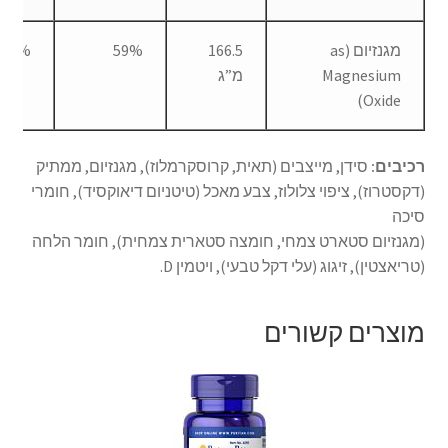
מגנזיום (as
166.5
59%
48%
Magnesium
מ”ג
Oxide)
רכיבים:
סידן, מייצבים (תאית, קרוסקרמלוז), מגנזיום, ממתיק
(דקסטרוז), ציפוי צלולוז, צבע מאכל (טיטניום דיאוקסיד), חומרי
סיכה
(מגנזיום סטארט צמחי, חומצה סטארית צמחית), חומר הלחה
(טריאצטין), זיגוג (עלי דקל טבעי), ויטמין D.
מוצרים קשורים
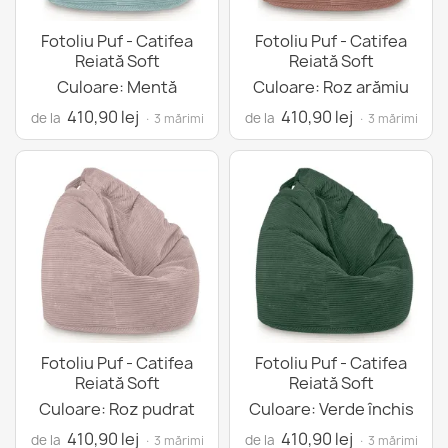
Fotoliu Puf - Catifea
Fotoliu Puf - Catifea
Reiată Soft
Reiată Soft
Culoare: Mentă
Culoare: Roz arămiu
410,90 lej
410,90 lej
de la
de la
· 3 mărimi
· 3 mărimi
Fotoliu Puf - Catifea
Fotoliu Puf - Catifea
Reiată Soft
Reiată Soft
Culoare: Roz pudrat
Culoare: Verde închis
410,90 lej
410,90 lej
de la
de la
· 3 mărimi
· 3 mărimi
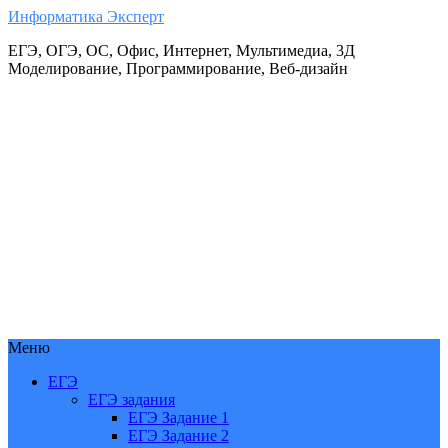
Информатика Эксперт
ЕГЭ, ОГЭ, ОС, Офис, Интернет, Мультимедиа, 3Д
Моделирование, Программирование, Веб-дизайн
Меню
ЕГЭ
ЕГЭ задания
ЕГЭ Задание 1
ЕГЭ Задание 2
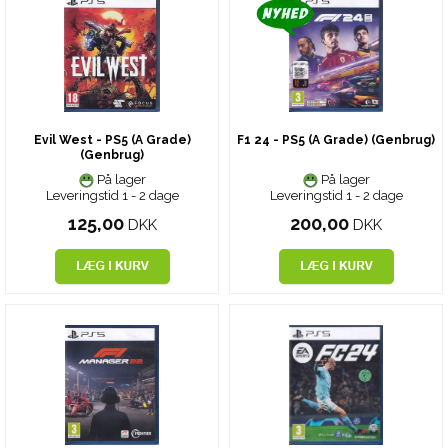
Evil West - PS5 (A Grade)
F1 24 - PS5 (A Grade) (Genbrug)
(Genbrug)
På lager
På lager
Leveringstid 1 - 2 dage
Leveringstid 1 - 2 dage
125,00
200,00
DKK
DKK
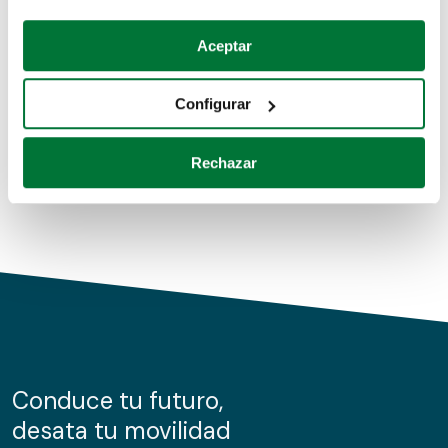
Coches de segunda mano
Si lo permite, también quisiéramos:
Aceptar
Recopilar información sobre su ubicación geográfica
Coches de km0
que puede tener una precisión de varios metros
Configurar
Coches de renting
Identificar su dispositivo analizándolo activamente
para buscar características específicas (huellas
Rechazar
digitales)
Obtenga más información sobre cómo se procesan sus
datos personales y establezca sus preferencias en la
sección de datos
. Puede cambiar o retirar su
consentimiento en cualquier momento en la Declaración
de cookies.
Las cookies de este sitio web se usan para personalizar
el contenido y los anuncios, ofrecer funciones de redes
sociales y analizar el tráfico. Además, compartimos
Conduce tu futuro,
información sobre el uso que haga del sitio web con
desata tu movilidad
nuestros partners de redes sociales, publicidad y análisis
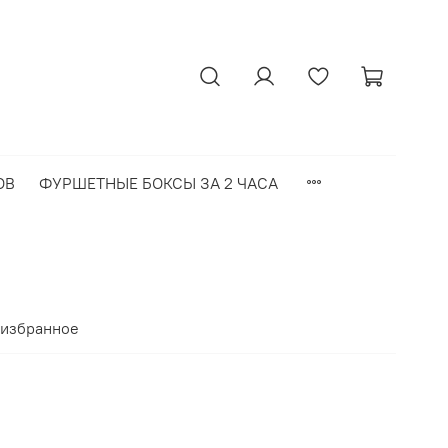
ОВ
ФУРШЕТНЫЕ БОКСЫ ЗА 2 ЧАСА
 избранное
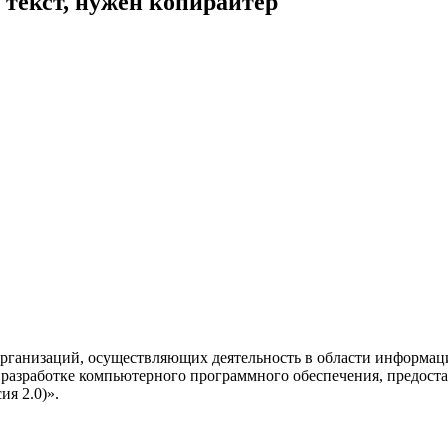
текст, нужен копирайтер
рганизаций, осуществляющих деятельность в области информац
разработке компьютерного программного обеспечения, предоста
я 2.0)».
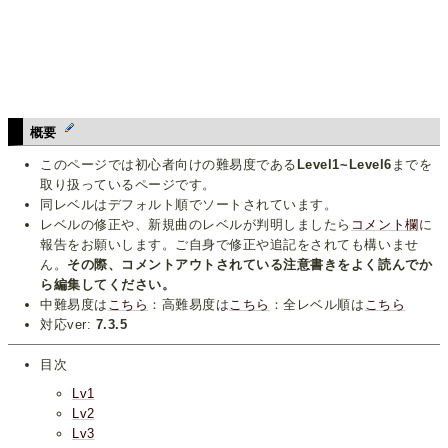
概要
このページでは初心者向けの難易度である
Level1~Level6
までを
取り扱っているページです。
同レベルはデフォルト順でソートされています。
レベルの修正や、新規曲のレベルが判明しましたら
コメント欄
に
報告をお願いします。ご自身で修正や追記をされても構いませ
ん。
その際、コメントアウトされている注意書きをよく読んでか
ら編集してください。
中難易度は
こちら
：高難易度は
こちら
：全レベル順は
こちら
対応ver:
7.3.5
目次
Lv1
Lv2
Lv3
======
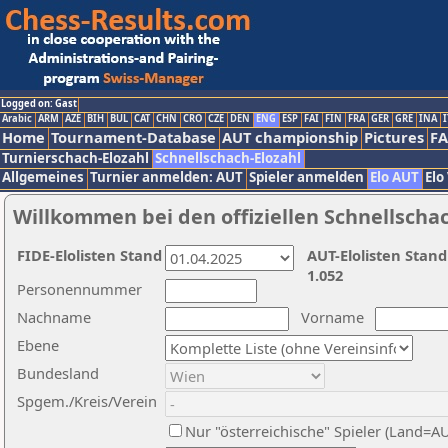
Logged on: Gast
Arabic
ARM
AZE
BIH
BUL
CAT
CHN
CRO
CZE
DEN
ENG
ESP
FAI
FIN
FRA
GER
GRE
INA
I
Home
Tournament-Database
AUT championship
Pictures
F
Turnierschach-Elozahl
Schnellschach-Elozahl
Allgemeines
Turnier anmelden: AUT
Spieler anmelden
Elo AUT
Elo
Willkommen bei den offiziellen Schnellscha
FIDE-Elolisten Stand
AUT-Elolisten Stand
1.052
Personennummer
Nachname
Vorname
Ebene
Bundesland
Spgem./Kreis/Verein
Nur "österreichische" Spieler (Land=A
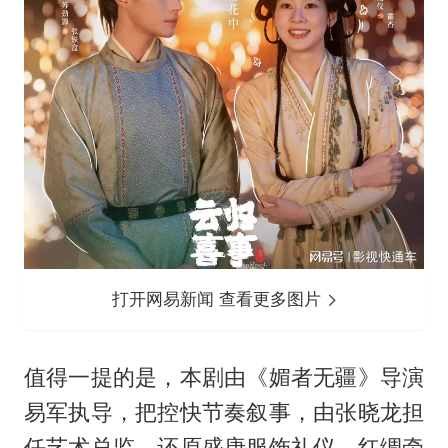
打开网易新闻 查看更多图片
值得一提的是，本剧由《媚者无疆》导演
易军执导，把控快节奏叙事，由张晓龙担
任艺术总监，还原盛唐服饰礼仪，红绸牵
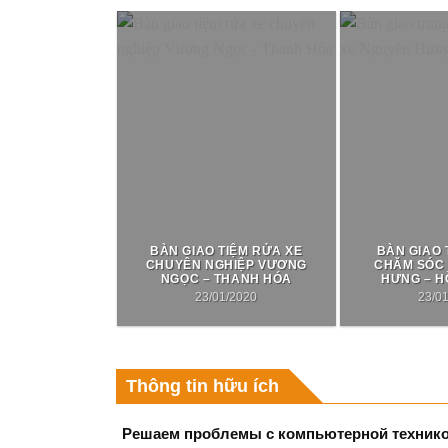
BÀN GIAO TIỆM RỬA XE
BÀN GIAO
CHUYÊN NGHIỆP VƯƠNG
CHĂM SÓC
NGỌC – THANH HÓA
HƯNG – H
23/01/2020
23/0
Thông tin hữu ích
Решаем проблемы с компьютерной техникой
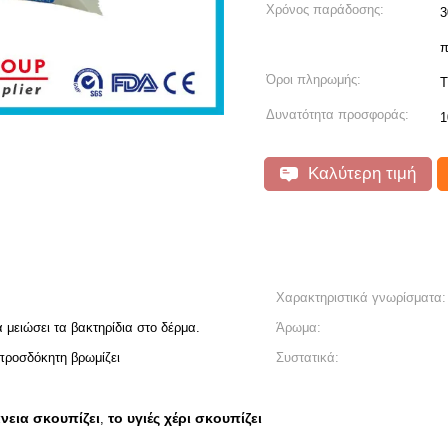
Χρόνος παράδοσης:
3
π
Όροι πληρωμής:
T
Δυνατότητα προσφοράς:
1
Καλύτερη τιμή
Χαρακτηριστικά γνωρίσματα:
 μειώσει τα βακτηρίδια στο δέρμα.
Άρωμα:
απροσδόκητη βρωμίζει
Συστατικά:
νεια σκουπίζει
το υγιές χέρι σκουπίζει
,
======
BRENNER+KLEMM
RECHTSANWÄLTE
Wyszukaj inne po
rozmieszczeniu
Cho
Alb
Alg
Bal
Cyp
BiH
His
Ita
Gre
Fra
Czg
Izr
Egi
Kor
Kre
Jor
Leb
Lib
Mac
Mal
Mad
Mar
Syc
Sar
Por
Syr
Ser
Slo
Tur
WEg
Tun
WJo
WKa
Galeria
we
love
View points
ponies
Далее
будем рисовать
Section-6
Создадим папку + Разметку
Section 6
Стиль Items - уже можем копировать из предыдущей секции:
======
Work request:
Bring together all lines of the entries above in which the string "Grade" occurs.

Response for this exercise:
Evil West - PS5 (A Grade)
F1 24 - PS5 (A Grade) (Genbrug)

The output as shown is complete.